Seluruh dunia tahu bahwa kita adalah adalah negara dengan pemeluk agama Islam terbesar di dunia. Karena itu kita sangat dihormati di organisasi global untuk negara berpenduduk slam, OKI. Namun meski terbanyak penganut agama Islam, negara kita bukanlah negara Islam, namun negara dengan keberagaman yang kompleks alias pluralis.
Bahkan banyak negara-negara di dunia, kagum dengan kita yang dengan keragaman yang kompleks. Mereka menamakan itu sebagai laboratorium keberagaman terbesar di dunia. Namun negara kita mampu mengelola keberagaman meski di sana sini kesulitan maupun tantangan, ada. Kita memiliki filosofi negara yaitu Pancasila yang menjadi pondasi sekaligus bertugas melumasi relasi-relasi keberagaman itu.
Seperti yang saya kemukakan di atas, bahwa tak dipungkiri bahwa ada kesulitan di sana sini dalam mengelola keberagaman itu. Jadi tidak selalu mulus. Salah satu kesulitan atau tantangan itu adalah kecenderungan intoleransi di berbagai daerah.
Seperti pembangunan Sekolah Kristen di Pare-pare Sulawesi Selatan misalnya. Persoalan ini merupakan persoalan yang sudah dua -tiga tahun lalu muncul. Menurut sang pemilik lahan yang akan dibangun sekolah Kristen, secara legal mereka sudah memenuhi syarat untuk membangun gedung sekolah.
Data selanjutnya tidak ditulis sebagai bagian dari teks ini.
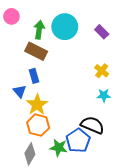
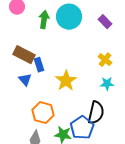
brown rectangle: (36, 51) -> (24, 55), moved
yellow star: (37, 105) -> (66, 81), moved
black semicircle: (92, 125) -> (96, 113), turned 80

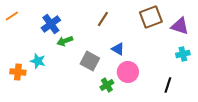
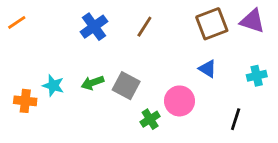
blue cross: (51, 24) -> (94, 27), moved
purple triangle: (180, 26) -> (252, 21), moved
green arrow: (65, 41) -> (93, 83), moved
blue triangle: (118, 49) -> (208, 69), moved

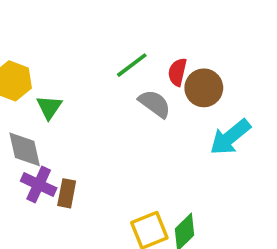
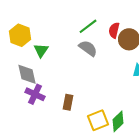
gray semicircle: (155, 104) -> (88, 48), moved
brown rectangle: (67, 193) -> (68, 102), moved

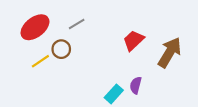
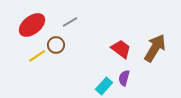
red trapezoid: (133, 40) -> (121, 49), moved, turned 80

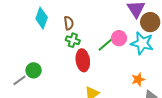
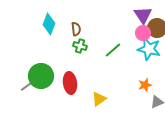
pink circle: (119, 38) -> (143, 33), moved
red ellipse: (83, 60) -> (70, 83), moved
green circle: (34, 70) -> (41, 76), size x1.6

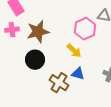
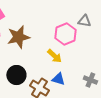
black circle: (35, 60) -> (16, 75), moved

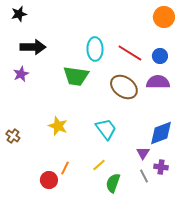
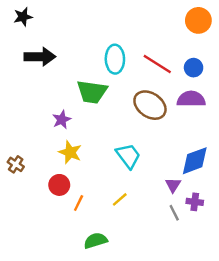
purple star: (21, 74) -> (62, 120), moved
red circle: (49, 180) -> (59, 185), moved
green semicircle: (113, 183) -> (96, 241), moved, turned 54

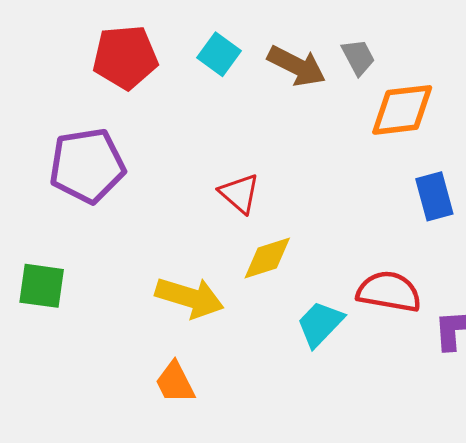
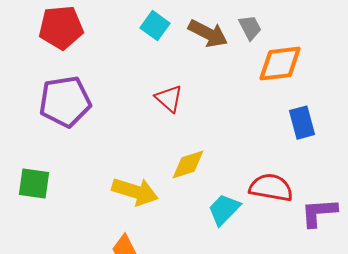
red pentagon: (125, 57) -> (61, 28), moved
red triangle: (239, 193) -> (169, 99), moved

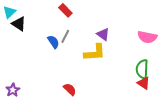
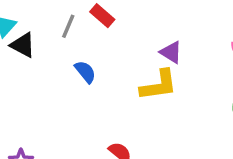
gray line: (65, 36) -> (68, 26), moved

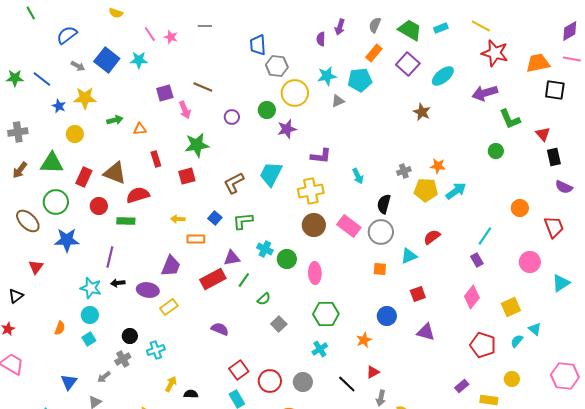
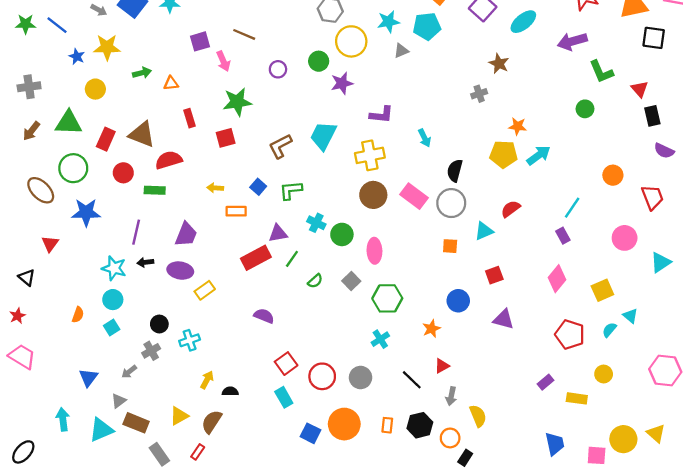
gray cross: (404, 171) -> (479, 94), moved
purple trapezoid: (171, 266) -> (186, 234), moved
black triangle: (16, 296) -> (27, 277), turned -42
gray square: (279, 324) -> (351, 281), moved

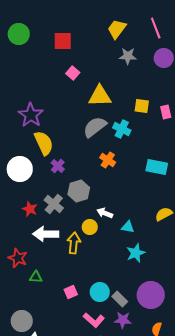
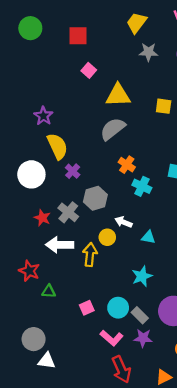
purple star: (31, 115) -> (43, 116), size x0.7
cyan cross: (122, 129) -> (142, 186), moved
cyan star: (136, 253) -> (142, 276), moved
Namun tiba-tiba beberapa ormas keagamaan menghalangi mereka membersihkan lahan dan membuat pondasi dengan dalih bahwa pembangunan itu belum mendapatkan izin.
Setara Institute yang memperjuangan kesetaraan hak bagi wni bereaksi pada hal itu. Mereka mengatakan bahwa penolakan pembangunan sekolah Kristen di Pare-pare sama sekali tidak beralasan. Mereka menyebut bahwa penolakan oleh beberapa ormas itu adalah gejala intoleranyang tidak dapat diatasi sendiri secara maksimal oleh pemerintah setempat. Masih menurut Setara Institute, penegak hukum bersikap diam saja ditekan oleh kelompok intoleran. Padahal kelompok minoritas sudah mematuhi proses hukum yang berlaku termasuk soal perizinan yang sudah lengkap. Namun di beberapa media, pemerintah setempat dan ormas yang terlibat berdalih bahwa apa yang terjadi bukanlah intoleransi.
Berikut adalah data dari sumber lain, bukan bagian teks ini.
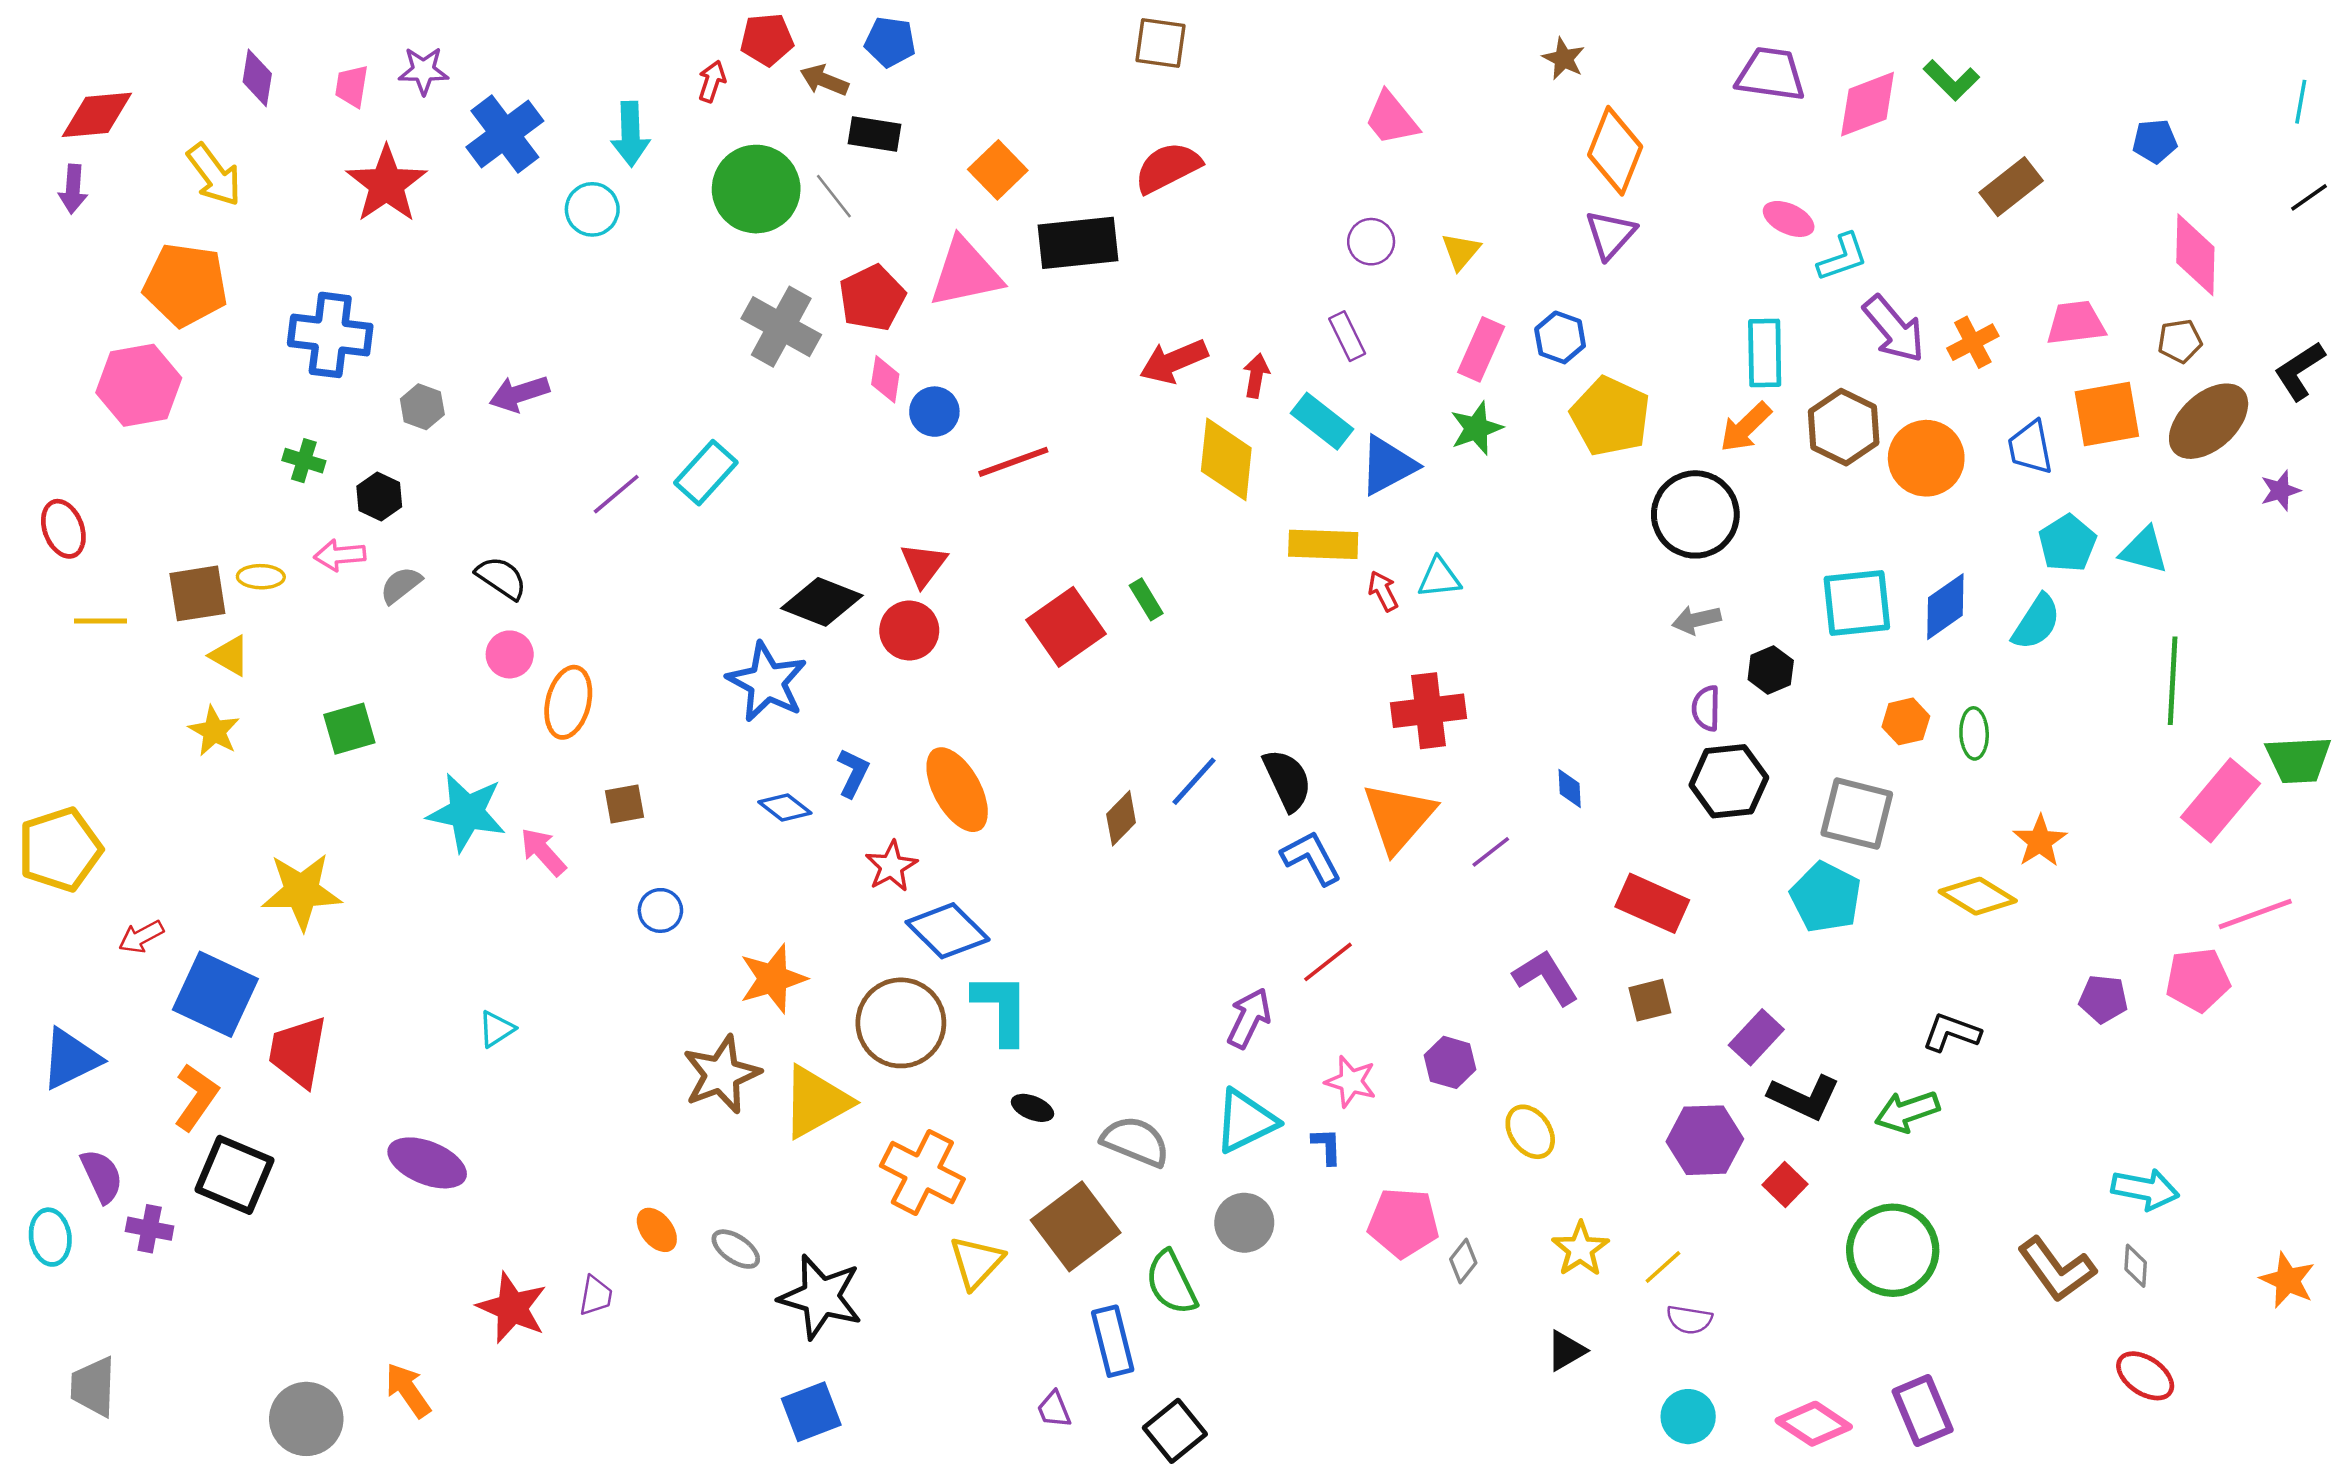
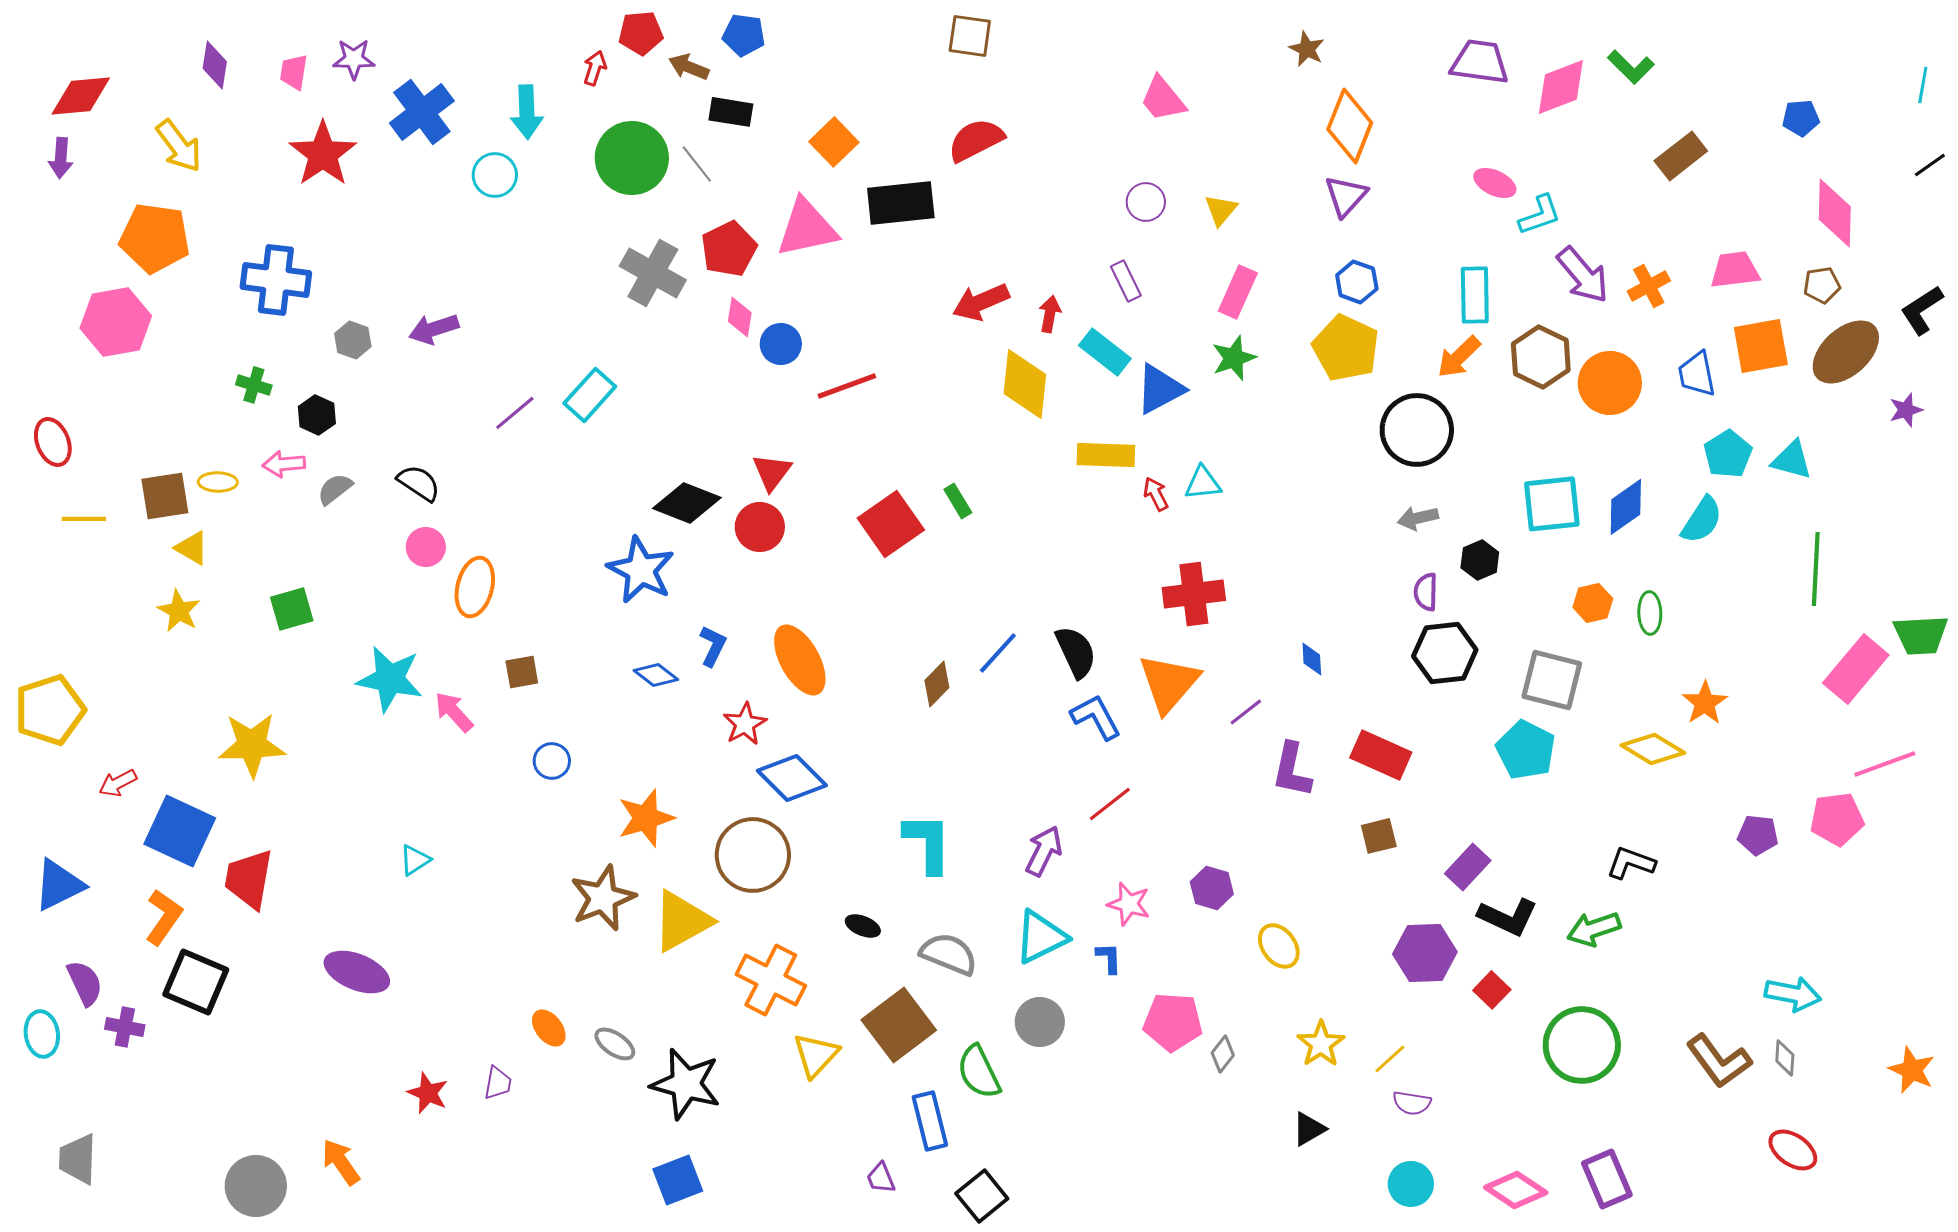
blue hexagon: (1560, 337) -> (1357, 282), moved
purple L-shape: (1546, 977) -> (1292, 770), moved, turned -136
cyan L-shape: (1001, 1009) -> (928, 843), moved
red star: (512, 1308) -> (428, 1093), size x0.7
Dalam kasus ini Pemda harus mampu mengedukasi masyarakat setempat bahwa hakekatnya keberadaan sekolah keagamaan minoritas dijamin oleh konstitusi dan Pancasila. Sejatinya untuk mengukur toleransi dan intoleransi, bisa dalam beberapa tahap, salah satu yang mendasar adalah penerimaan.
Pada kasus ini, secara benderang diperlihatkan bahwa mereka belum mampu menerima perbedaan yang ada. Bahkan mereka mempersoalkan sesuatu yang seharusnya tidak perlu dipersoalakan karena proses perizinan mereka sudah beres.
Inilah tantangan kita semua. Kita perlu membangun dialog lintas agama dengan lebih baik, dan lebih ikhlas. Dengan begitu kita bisa meningkatkan toleransi dengan lebih baik.